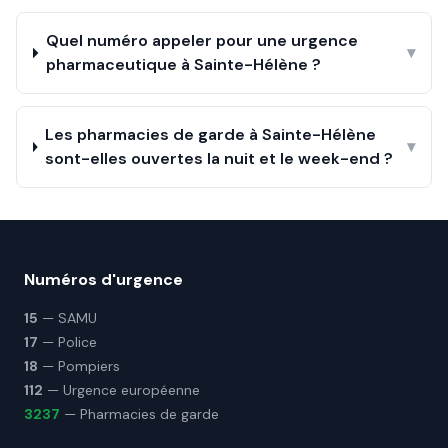
Quel numéro appeler pour une urgence
▾
pharmaceutique à Sainte-Hélène ?
Les pharmacies de garde à Sainte-Hélène
▾
sont-elles ouvertes la nuit et le week-end ?
Numéros d'urgence
15
— SAMU
17
— Police
18
— Pompiers
112
— Urgence européenne
3237
— Pharmacies de garde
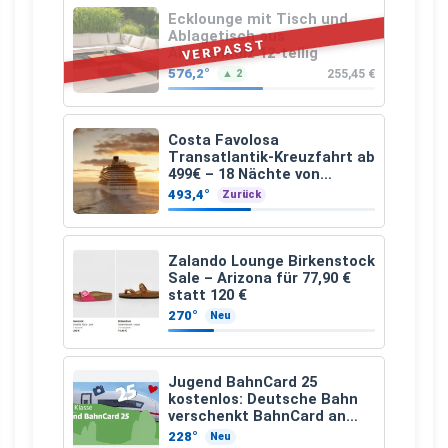
Ecklounge mit Tisch und
Ablagetisch aus
VERPASST
Akazienholz 12-teilig
576,2°
255,45 €
▲ 2
Costa Favolosa
Transatlantik-Kreuzfahrt ab
499€ – 18 Nächte von
Hamburg nach Guadeloupe
493,4°
Zurück
Zalando Lounge Birkenstock
Sale – Arizona für 77,90 €
statt 120 €
270°
Neu
Jugend BahnCard 25
kostenlos: Deutsche Bahn
verschenkt BahnCard an
Kinder und Jugendliche
228°
Neu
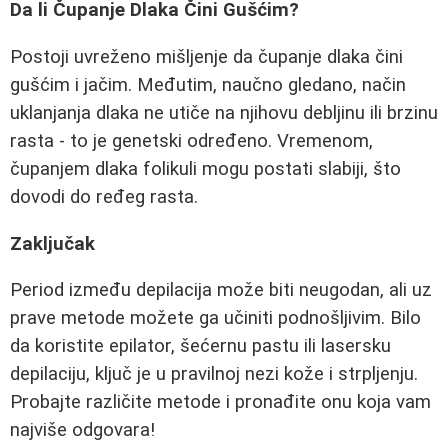
Da li Čupanje Dlaka Čini Gušćim?
Postoji uvreženo mišljenje da čupanje dlaka čini
gušćim i jačim. Međutim, naučno gledano, način
uklanjanja dlaka ne utiče na njihovu debljinu ili brzinu
rasta - to je genetski određeno. Vremenom,
čupanjem dlaka folikuli mogu postati slabiji, što
dovodi do ređeg rasta.
Zaključak
Period između depilacija može biti neugodan, ali uz
prave metode možete ga učiniti podnošljivim. Bilo
da koristite epilator, šećernu pastu ili lasersku
depilaciju, ključ je u pravilnoj nezi kože i strpljenju.
Probajte različite metode i pronađite onu koja vam
najviše odgovara!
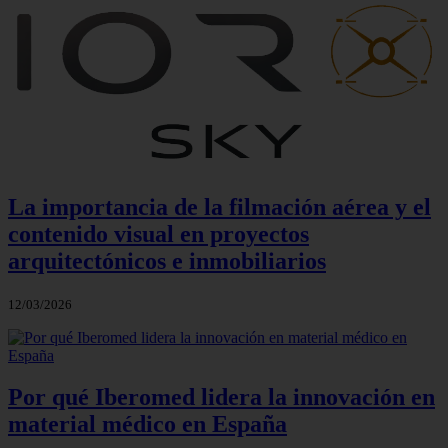
La importancia de la filmación aérea y el
contenido visual en proyectos
arquitectónicos e inmobiliarios
12/03/2026
Por qué Iberomed lidera la innovación en
material médico en España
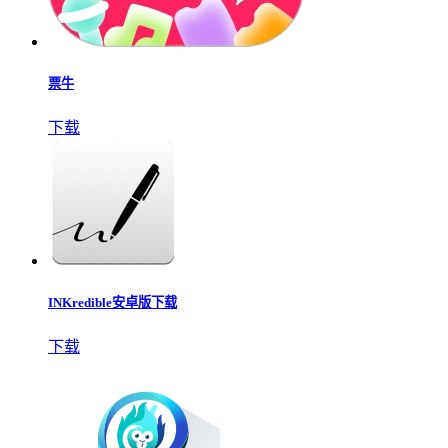
丁丁充电站
下载
车e估企业版
下载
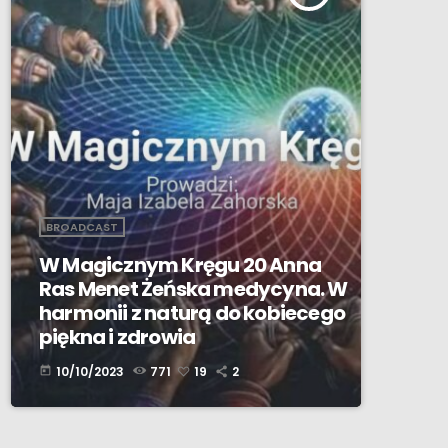
BROADCAST
W Magicznym Kręgu 20 Anna
Ras Menet Żeńska medycyna. W
harmonii z naturą do kobiecego
piękna i zdrowia
10/10/2023
771
19
2
today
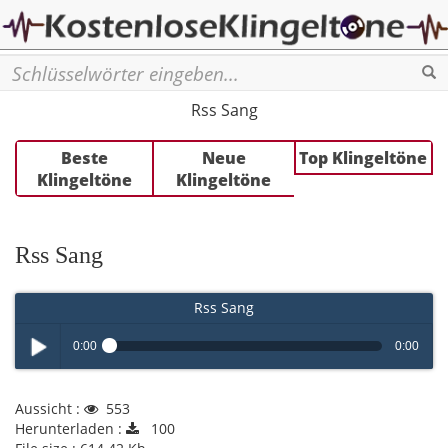
Se
Rss Sang
Beste
Neue
Top Klingeltöne
Klingeltöne
Klingeltöne
Rss Sang
Rss Sang
0:00
0:00
Play /
Aussicht :
553
Herunterladen :
100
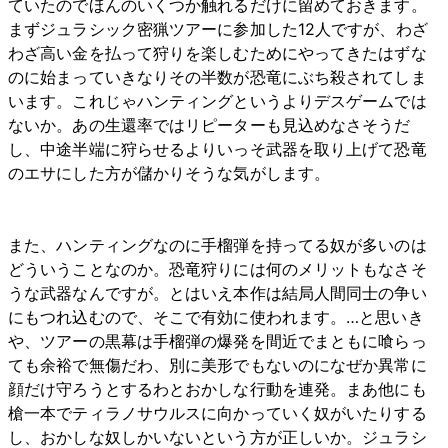
ていたのでほんのいくつか触れるだけに留めておきます。
まずジュラシック密猟ツアーに参加した12人ですが、わざ
わざ高い金を払って狩りを楽しむためにやってきたはずな
のに始まっていきなりその半数が恐竜にぶち殺されてしま
います。これじゃハンティングというよりデスゲームでは
ないか。あの生還率ではリピーターも見込めなさそうだ
し、中途半端に狩らせるよりいっそ武器を取り上げて恐竜
のエサにした方が儲かりそうな気がします。
また、ハンティングなのに手榴弾を持ってる奴が多いのは
どういうことなのか。恐竜狩りには何のメリットもなさそ
うな武器なんですが。とはいえ本作は結局人間同士の争い
にもつれ込むので、そこで有効に使われます。…と思いき
や、ツアーの黒幕は手榴弾の爆発を間近でまともに喰らっ
ても余裕で無傷だわ、別に美形でもないのになぜか異常に
顔だけ守ろうとするわとおかしな行動を連発。まあ他にも
槍一本でティラノサウルスに向かっていく奴がいたりする
し、おかしな奴しかいないという方が正しいか。ジュラシ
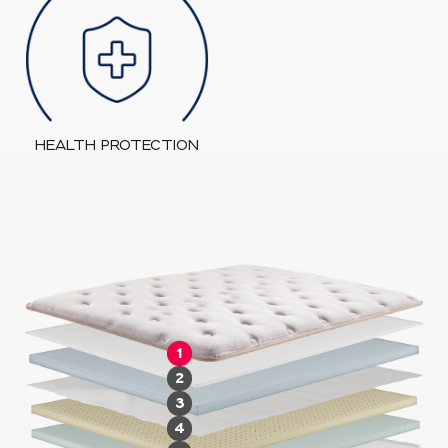
HEALTH PROTECTION
1
2
3
4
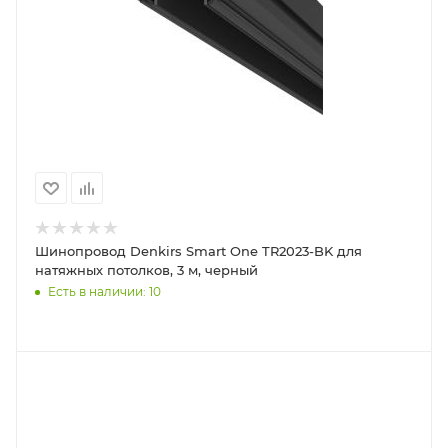
Шинопровод Denkirs Smart One TR2023-BK для
натяжных потолков, 3 м, черный
Есть в наличии: 10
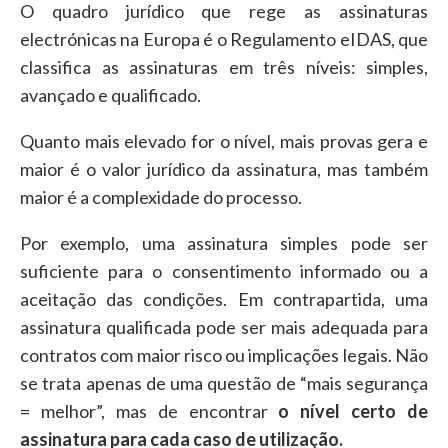
O quadro jurídico que rege as assinaturas
electrónicas na Europa é o Regulamento eIDAS, que
classifica as assinaturas em três níveis: simples,
avançado e qualificado.
Quanto mais elevado for o nível, mais provas gera e
maior é o valor jurídico da assinatura, mas também
maior é a complexidade do processo.
Por exemplo, uma assinatura simples pode ser
suficiente para o consentimento informado ou a
aceitação das condições. Em contrapartida, uma
assinatura qualificada pode ser mais adequada para
contratos com maior risco ou implicações legais. Não
se trata apenas de uma questão de “mais segurança
= melhor”, mas de encontrar
o nível certo de
assinatura para cada caso de utilização.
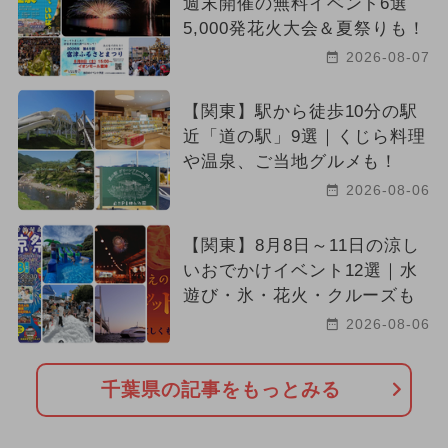
週末開催の無料イベント6選
5,000発花火大会＆夏祭りも！
2026-08-07
【関東】駅から徒歩10分の駅
近「道の駅」9選｜くじら料理
や温泉、ご当地グルメも！
2026-08-06
【関東】8月8日～11日の涼し
いおでかけイベント12選｜水
遊び・氷・花火・クルーズも
2026-08-06
千葉県の記事をもっとみる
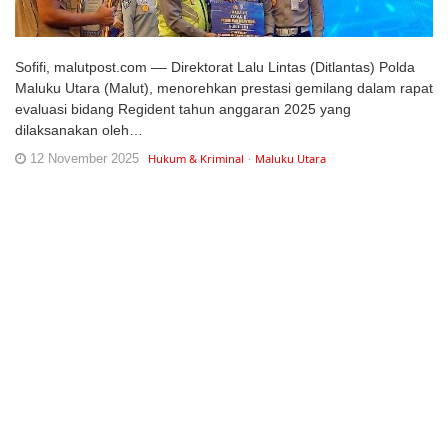
Sofifi, malutpost.com –– Direktorat Lalu Lintas (Ditlantas) Polda
Maluku Utara (Malut), menorehkan prestasi gemilang dalam rapat
evaluasi bidang Regident tahun anggaran 2025 yang
dilaksanakan oleh…
12 November 2025
Hukum & Kriminal
Maluku Utara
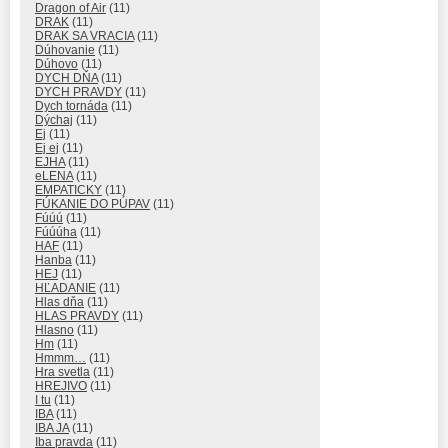
Dragon of Air
(11)
DRAK
(11)
DRAK SA VRACIA
(11)
Dúhovanie
(11)
Dúhovo
(11)
DYCH DŇA
(11)
DYCH PRAVDY
(11)
Dych tornáda
(11)
Dýchaj
(11)
Ej
(11)
Ej ej
(11)
EJHA
(11)
eLENA
(11)
EMPATICKY
(11)
FÚKANIE DO PÚPAV
(11)
Fúúú
(11)
Fúúúha
(11)
HAF
(11)
Hanba
(11)
HEJ
(11)
HĽADANIE
(11)
Hlas dňa
(11)
HLAS PRAVDY
(11)
Hlasno
(11)
Hm
(11)
Hmmm…
(11)
Hra svetla
(11)
HREJIVO
(11)
I tu
(11)
IBA
(11)
IBA JA
(11)
Iba pravda
(11)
□ □ □ □ □
Where the string "pode" shows up in the listing above, copy the line that holds it.

# ANSWER SPACE:
Por exemplo, uma assinatura simples pode ser
assinatura qualificada pode ser mais adequada para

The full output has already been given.